** ASSIGNED TASK **
Consider the listing below. Extract exactly the lines from the line containing "5.3. Definire il modello di servizio" to the line containing "6.4.2. Alberatura", both included.

** INPUT FOR THIS TASK **
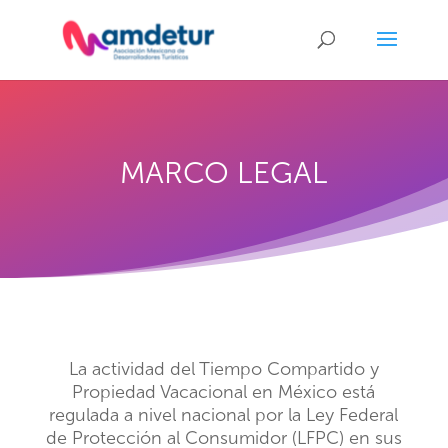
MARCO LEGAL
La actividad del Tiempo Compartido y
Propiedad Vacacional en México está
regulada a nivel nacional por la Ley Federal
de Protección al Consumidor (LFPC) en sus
==
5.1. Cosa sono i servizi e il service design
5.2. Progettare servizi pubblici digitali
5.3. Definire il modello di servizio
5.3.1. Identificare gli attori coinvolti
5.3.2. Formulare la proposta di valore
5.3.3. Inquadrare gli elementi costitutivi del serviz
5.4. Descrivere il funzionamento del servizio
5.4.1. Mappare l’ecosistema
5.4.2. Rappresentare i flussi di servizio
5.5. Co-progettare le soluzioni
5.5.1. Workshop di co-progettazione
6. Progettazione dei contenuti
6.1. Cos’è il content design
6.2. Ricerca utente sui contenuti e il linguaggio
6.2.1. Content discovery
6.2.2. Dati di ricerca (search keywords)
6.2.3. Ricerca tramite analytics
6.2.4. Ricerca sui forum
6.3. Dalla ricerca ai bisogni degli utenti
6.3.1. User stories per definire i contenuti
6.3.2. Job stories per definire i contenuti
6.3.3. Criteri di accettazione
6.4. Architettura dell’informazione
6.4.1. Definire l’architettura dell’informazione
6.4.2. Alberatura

** REPLY **
5.3. Definire il modello di servizio
5.3.1. Identificare gli attori coinvolti
5.3.2. Formulare la proposta di valore
5.3.3. Inquadrare gli elementi costitutivi del serviz
5.4. Descrivere il funzionamento del servizio
5.4.1. Mappare l’ecosistema
5.4.2. Rappresentare i flussi di servizio
5.5. Co-progettare le soluzioni
5.5.1. Workshop di co-progettazione
6. Progettazione dei contenuti
6.1. Cos’è il content design
6.2. Ricerca utente sui contenuti e il linguaggio
6.2.1. Content discovery
6.2.2. Dati di ricerca (search keywords)
6.2.3. Ricerca tramite analytics
6.2.4. Ricerca sui forum
6.3. Dalla ricerca ai bisogni degli utenti
6.3.1. User stories per definire i contenuti
6.3.2. Job stories per definire i contenuti
6.3.3. Criteri di accettazione
6.4. Architettura dell’informazione
6.4.1. Definire l’architettura dell’informazione
6.4.2. Alberatura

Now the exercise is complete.